He bitterly opposed President Roosevelt's plan to reorganize the Supreme Court in 1937. The following year Roosevelt unsuccessfully attempted to "purge" Tydings when the latter sought his third term. A leader of the southern Democratic-Republican conservative coalition in Congress, Tydings continued to oppose Roosevelt's domestic policies throughout World War II.
After World War II, Tydings battled for nuclear disarmament. He was one of the ten senators appointed in October 1945 to the Special Committee on Atomic Energy. "It is up to the United States to find ways of creating friendships between nations to prevent a push-button war that will be over before most people know it began, " he said.
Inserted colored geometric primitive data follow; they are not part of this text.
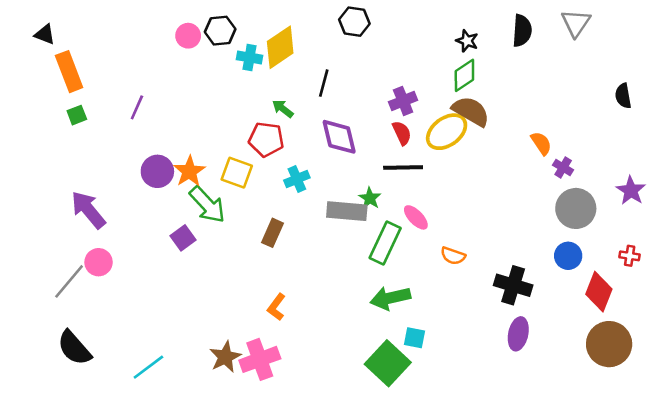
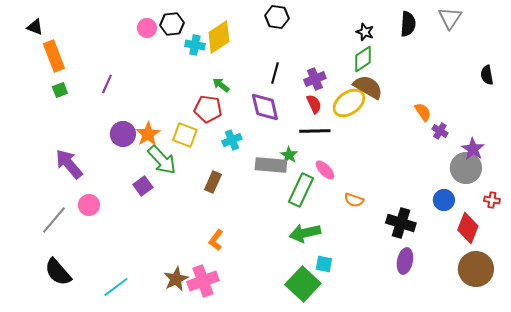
black line: (324, 83) -> (275, 73), moved
purple star: (631, 191) -> (473, 149), moved
gray circle: (576, 208) -> (466, 168), moved
pink circle: (99, 262) -> (89, 205), moved

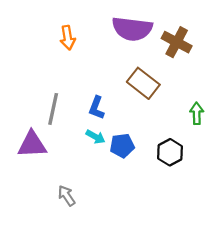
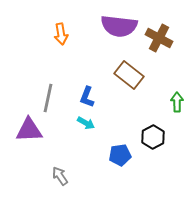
blue pentagon: (122, 146) -> (120, 155), moved

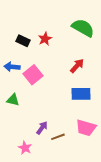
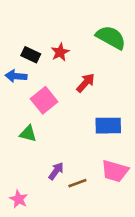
red arrow: (77, 66) -> (86, 83), moved
blue arrow: (12, 67) -> (16, 76), moved
green triangle: (13, 100) -> (28, 134), moved
pink star: (25, 148) -> (19, 199), moved

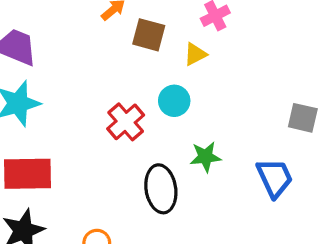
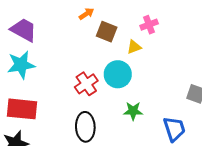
cyan circle: (174, 101) -> (118, 74), size x1.4
black ellipse: (161, 189) -> (85, 127), moved

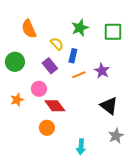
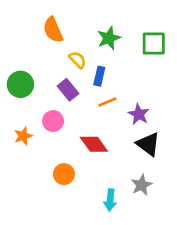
orange semicircle: (29, 29) -> (53, 30), moved
purple star: (102, 71) -> (139, 114), moved
red diamond: (55, 106) -> (94, 144), moved
gray star: (116, 136) -> (141, 185), moved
He advocated disarmament inspection forces "composed largely of Americans, " and then added, "I'm not so much interested in sovereignty--I want to survive. "
Quotations: "If I can't vote my sentiments, " he said early in his Senate career, "to hell with this job. "
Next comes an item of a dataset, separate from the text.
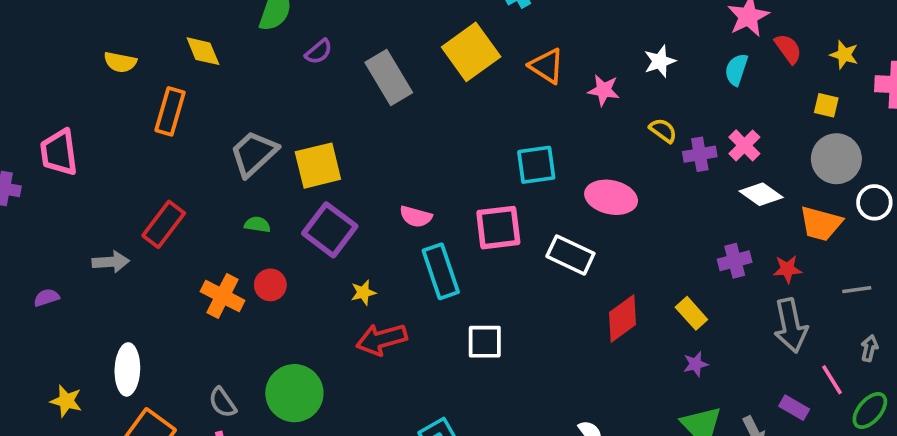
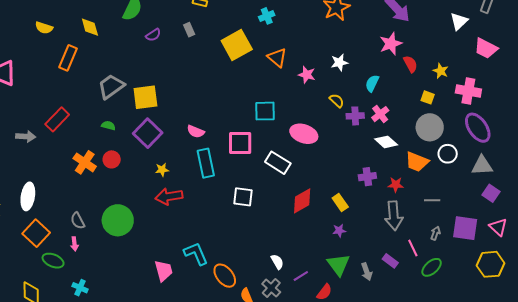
cyan semicircle: (736, 70) -> (372, 83), moved
gray rectangle: (389, 77) -> (189, 30), moved, size x0.5
white square: (485, 342) -> (243, 197), moved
Tydings was known as the goad of the Senate, famed for his sharp mind and even sharper tongue.
In 1935 Tydings, long one of Washington's most eligible bachelors, married Eleanor Davies Cheseborough, daughter of Joseph E. Davies, ambassador to Moscow; they had two children.
His adopted son, Joe Tydings, was elected to a term as a U. S. Senator from Maryland in 1964, but was defeated for re-election in 1970, serving from 1965 to 1971.
His granddaughter Alexandra Tydings is a former actress.